Alice represents the lost souls who find it difficult to navigate a world they do not understand. Wastelands for me was a way to explore a fractured mind and broken parental bonds.
Kemal Yildirim
The family dynamics at play in Wastelands are challenging and ambiguous, as repressed emotions bubble to the surface. Here the power dynamics between a father and daughter suddenly change due to a destructive illness creating a devastating and dark narrative that may overwhelm some viewers. However, this also creates a rich exploration of the links between family, mental health and relationships, providing us with an unsettling yet important dissection of the family’s role in achieving adult stability.

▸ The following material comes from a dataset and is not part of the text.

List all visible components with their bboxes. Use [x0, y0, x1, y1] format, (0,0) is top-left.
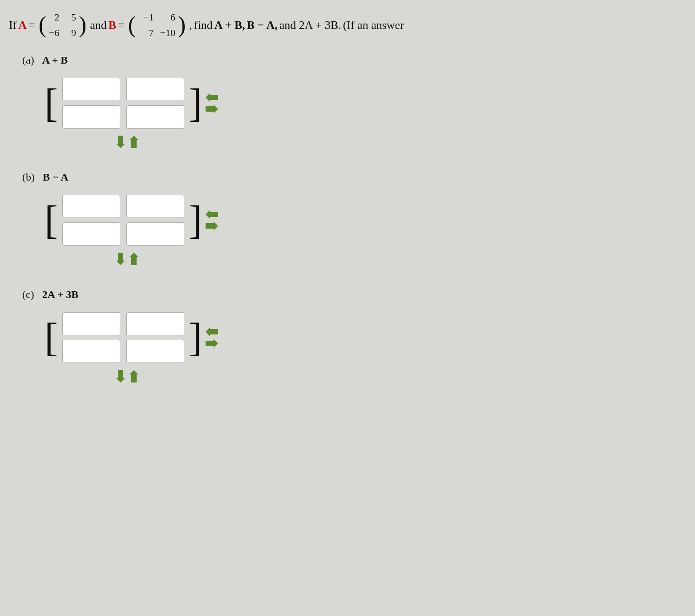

I am an avid fan of what I call pure cinema. Films that use material as a way of exploring themes, thoughts, ideologies and nuanced ambiguity.
Kemal Yildirim
Equally, we find sexuality and sexual freedom wrapped into Alice’s journey, her only escape from the mental prison surrounding her held in the brief respite of sensual joy. Here Yildirim plays with themes long associated with 70s folk horror, where sexuality and physical pleasure, internal conflict, repression and violence interplay. However, this does not mean Wastelands entirely inhabits the horror genre, often taking a far more psychological road in the tension it builds. Here Yildirim’s belief in pure cinema is evident throughout Wastelands, creating an impressionist style that at points risks alienating the viewer with its tonal ambiguity. However, for those who enjoy being challenged by film and are comfortable with artistic purism, Wastelands offers a fascinating exploration of mental health.